Start of Block
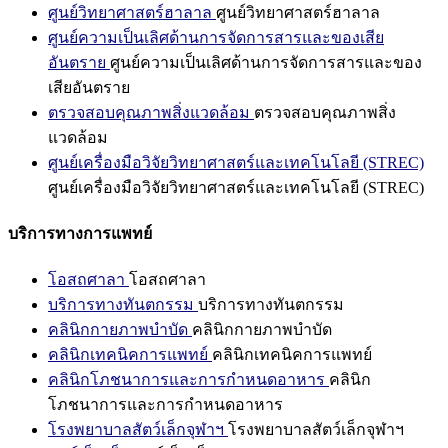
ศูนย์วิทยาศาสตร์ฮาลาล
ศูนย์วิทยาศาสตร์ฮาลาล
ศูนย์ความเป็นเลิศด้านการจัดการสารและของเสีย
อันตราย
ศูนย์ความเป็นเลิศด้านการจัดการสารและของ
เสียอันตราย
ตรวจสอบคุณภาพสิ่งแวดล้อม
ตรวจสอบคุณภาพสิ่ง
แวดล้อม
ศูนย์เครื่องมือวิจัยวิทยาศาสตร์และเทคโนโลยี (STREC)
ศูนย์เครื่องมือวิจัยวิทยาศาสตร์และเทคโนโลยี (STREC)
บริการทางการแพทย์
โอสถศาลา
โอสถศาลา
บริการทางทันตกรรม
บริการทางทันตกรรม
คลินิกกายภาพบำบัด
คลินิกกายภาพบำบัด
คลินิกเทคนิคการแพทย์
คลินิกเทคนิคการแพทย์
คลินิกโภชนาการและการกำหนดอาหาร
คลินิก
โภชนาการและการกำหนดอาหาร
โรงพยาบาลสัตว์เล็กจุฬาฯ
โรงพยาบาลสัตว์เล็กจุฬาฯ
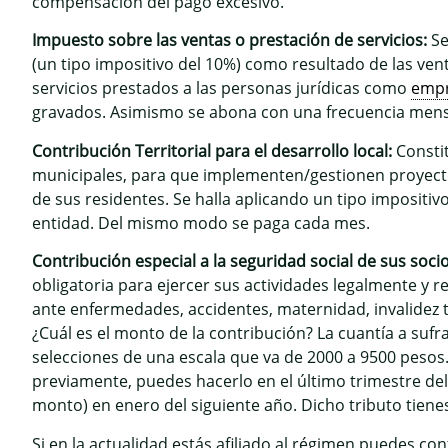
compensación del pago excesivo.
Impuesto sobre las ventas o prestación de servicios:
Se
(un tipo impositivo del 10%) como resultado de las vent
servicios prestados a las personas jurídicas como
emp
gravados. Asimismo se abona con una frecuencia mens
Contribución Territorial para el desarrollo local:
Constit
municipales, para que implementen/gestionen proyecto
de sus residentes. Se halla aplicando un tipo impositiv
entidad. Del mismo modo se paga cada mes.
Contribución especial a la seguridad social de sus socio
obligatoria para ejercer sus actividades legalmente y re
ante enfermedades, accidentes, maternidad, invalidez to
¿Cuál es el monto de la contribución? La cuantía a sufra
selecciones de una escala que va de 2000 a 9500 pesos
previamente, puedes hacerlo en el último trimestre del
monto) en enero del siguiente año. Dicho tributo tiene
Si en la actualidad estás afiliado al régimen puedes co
End of Block
Start of Block
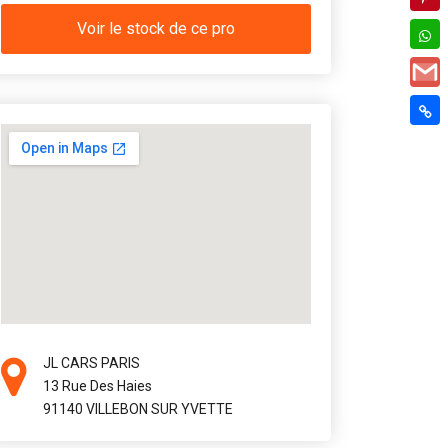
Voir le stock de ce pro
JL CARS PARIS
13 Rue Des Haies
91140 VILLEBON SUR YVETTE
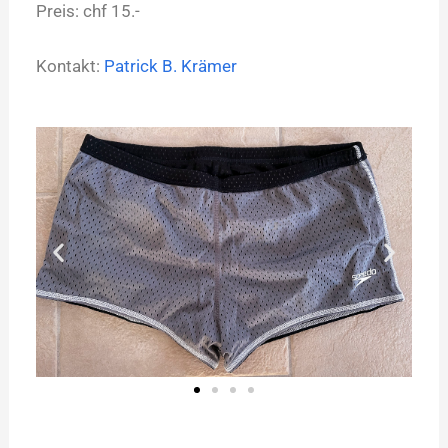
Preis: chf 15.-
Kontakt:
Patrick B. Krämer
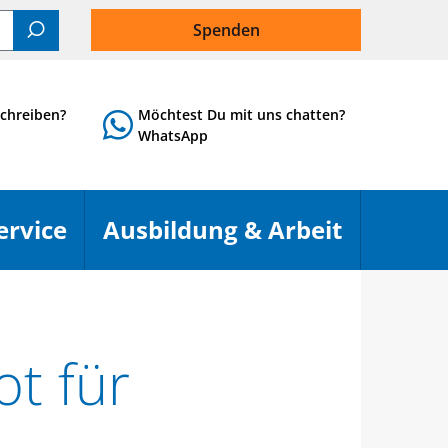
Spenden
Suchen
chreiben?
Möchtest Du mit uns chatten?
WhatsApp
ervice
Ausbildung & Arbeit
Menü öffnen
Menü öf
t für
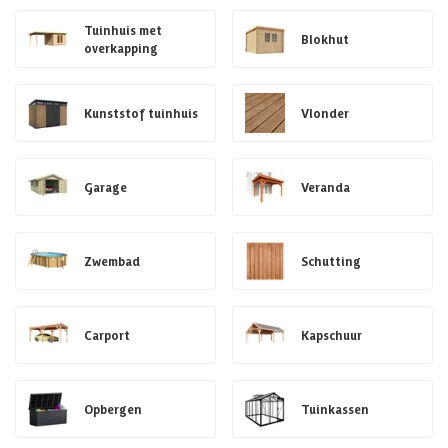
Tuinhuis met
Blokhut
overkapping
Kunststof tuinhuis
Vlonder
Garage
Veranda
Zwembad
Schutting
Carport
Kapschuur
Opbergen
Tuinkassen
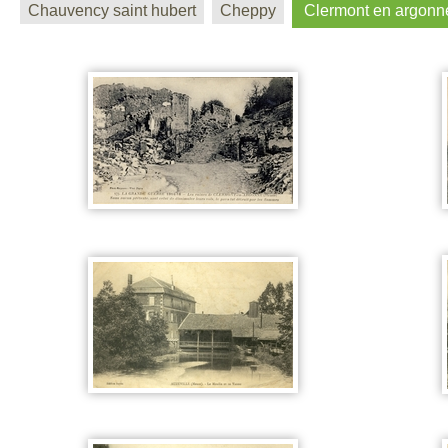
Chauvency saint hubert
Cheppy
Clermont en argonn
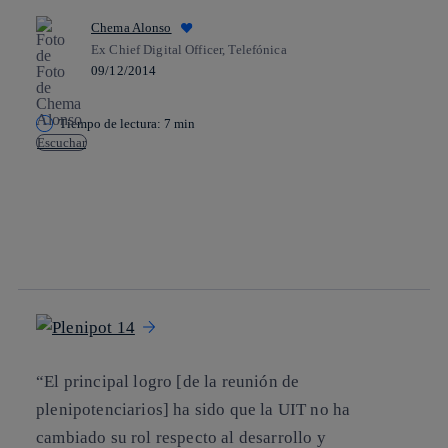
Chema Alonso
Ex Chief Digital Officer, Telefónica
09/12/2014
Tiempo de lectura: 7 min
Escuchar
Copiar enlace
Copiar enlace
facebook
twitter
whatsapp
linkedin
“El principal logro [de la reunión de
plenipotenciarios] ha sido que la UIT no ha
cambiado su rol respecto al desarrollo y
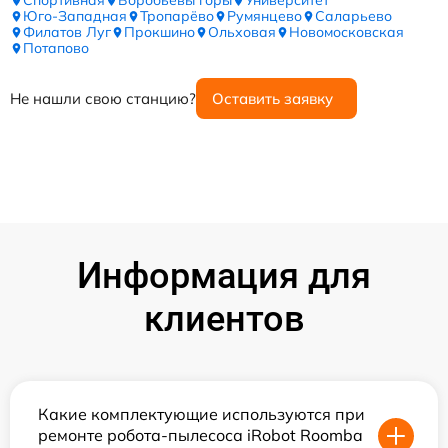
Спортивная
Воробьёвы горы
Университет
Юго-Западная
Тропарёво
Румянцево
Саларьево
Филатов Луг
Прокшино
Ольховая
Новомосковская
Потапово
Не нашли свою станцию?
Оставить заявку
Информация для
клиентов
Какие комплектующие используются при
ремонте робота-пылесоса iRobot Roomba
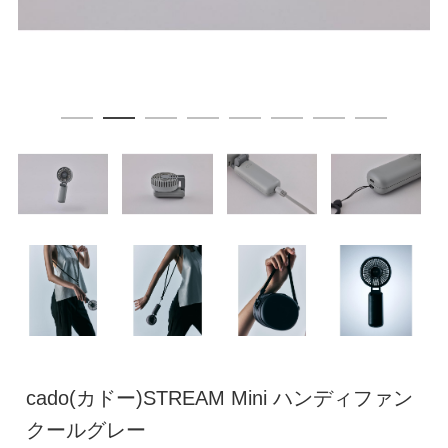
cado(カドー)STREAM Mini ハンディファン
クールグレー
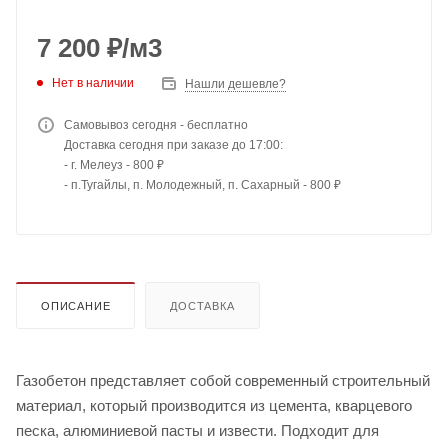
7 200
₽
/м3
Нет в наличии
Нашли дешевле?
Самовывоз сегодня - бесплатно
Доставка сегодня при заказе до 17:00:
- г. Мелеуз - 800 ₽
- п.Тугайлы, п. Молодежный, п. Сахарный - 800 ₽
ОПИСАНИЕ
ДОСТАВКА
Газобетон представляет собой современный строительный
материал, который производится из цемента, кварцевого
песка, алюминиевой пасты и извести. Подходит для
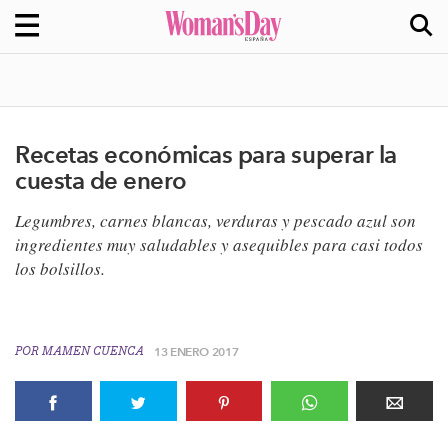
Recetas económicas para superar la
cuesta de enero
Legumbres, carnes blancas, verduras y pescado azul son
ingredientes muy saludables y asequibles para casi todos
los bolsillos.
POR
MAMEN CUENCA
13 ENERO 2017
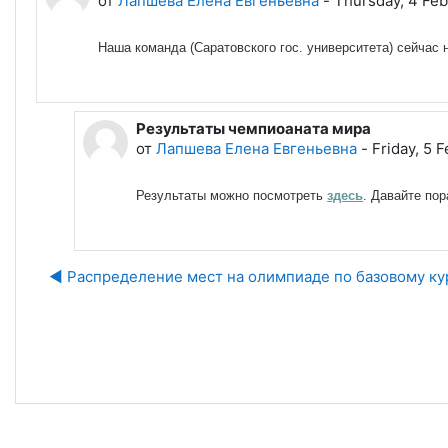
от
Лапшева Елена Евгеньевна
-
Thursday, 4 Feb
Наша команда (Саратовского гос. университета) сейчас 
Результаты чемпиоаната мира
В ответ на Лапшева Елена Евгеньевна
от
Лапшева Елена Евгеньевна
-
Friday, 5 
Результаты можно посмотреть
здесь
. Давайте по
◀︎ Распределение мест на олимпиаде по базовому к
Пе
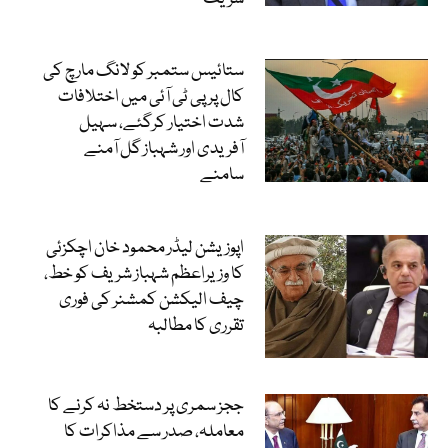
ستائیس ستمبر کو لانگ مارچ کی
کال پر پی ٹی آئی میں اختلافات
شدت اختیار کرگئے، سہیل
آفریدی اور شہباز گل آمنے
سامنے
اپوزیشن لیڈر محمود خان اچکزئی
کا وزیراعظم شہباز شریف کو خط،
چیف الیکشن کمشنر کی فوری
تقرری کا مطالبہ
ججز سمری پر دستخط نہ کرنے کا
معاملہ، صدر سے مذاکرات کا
End of Block
Start of Block
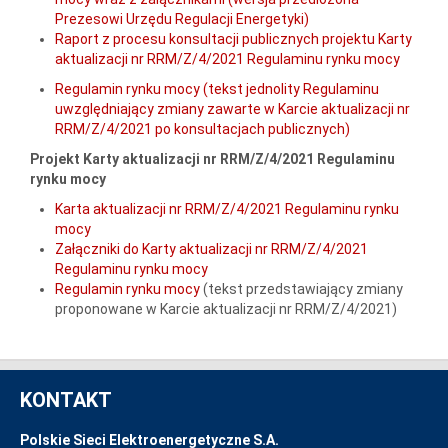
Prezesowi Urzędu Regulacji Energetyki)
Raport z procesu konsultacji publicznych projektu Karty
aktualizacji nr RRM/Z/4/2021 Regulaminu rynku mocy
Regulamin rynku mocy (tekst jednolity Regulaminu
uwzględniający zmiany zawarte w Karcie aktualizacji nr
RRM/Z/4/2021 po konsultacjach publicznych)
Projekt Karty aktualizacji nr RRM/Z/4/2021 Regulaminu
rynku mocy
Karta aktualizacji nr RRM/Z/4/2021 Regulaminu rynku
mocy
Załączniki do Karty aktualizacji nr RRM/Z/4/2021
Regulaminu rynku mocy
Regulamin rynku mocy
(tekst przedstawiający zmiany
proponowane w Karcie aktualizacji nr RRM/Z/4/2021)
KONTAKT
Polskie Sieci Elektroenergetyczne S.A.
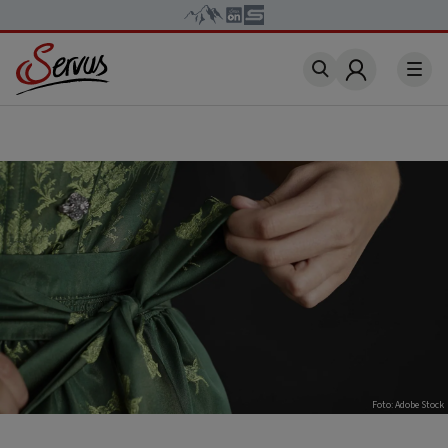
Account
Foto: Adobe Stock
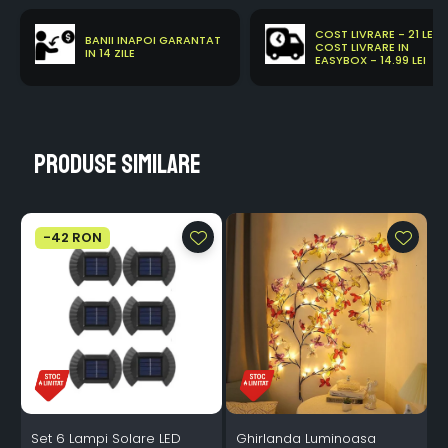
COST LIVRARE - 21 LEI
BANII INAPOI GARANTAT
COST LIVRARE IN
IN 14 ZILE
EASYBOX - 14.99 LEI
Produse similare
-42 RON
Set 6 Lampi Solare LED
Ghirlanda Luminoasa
End of Block
Task instructions: In the entries, some lines may contain the word "aktualizacji". Give how many do, as a number by itself.

Solution to this task: 6